[Transcribed page contents]
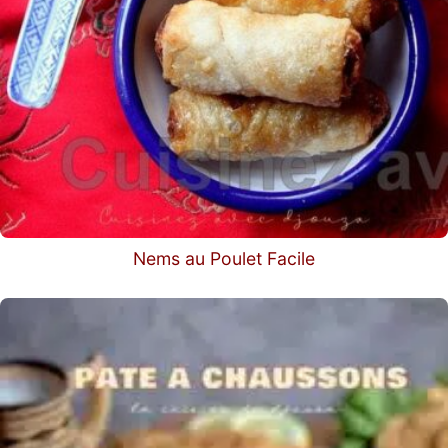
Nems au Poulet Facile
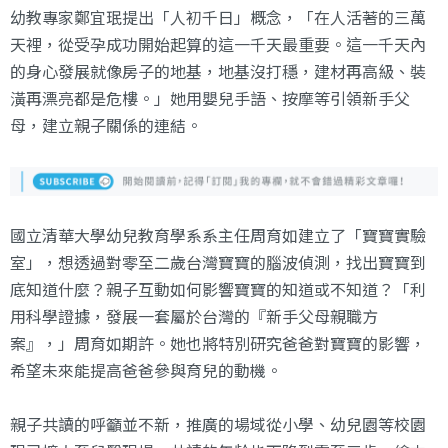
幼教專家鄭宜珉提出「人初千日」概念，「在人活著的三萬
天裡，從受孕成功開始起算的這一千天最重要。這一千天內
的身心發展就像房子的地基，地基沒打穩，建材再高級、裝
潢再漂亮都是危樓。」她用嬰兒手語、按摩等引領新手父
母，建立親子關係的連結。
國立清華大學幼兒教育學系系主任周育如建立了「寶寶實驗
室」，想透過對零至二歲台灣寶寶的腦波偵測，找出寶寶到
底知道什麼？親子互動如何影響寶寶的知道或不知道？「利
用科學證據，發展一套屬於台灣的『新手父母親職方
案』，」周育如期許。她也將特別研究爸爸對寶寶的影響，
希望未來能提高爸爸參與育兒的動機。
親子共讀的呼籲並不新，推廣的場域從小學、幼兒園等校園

---

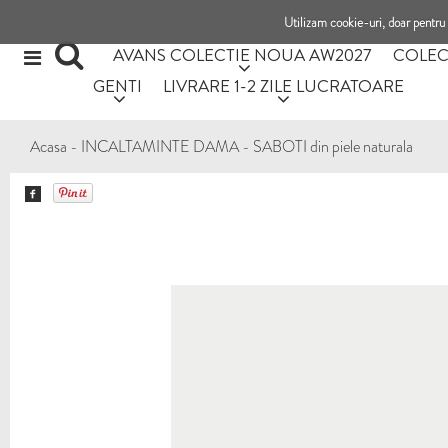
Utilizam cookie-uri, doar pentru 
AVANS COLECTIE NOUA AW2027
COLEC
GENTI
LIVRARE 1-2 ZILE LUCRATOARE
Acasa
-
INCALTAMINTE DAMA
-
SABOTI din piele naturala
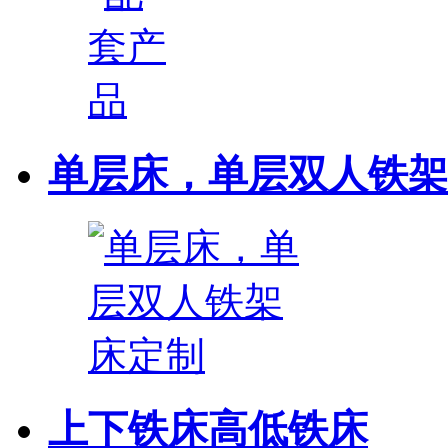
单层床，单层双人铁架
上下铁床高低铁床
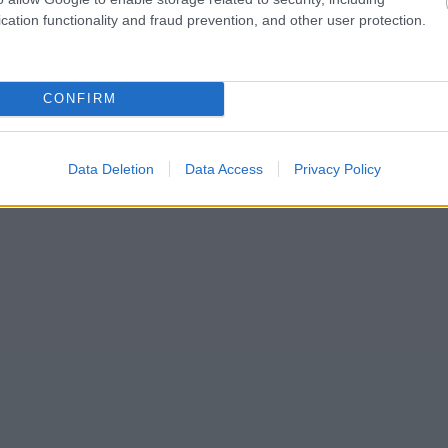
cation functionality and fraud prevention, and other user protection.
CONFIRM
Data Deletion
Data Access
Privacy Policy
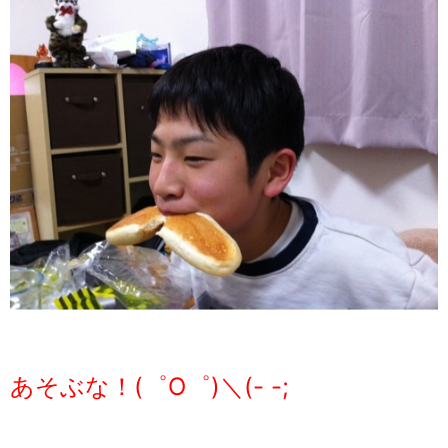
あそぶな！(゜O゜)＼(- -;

--

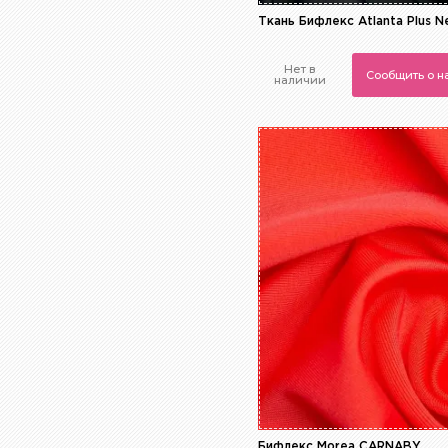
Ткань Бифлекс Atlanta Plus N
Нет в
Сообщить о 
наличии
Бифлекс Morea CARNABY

**Problem description:** Return exactly, and only, the lines above starting at the line that contains "Ткань Бифлекс Atlanta Plus N" and ending at the line that contains "Бифлекс Morea CARNABY".

**Solution:**
Ткань Бифлекс Atlanta Plus N
Нет в
Сообщить о 
наличии
Бифлекс Morea CARNABY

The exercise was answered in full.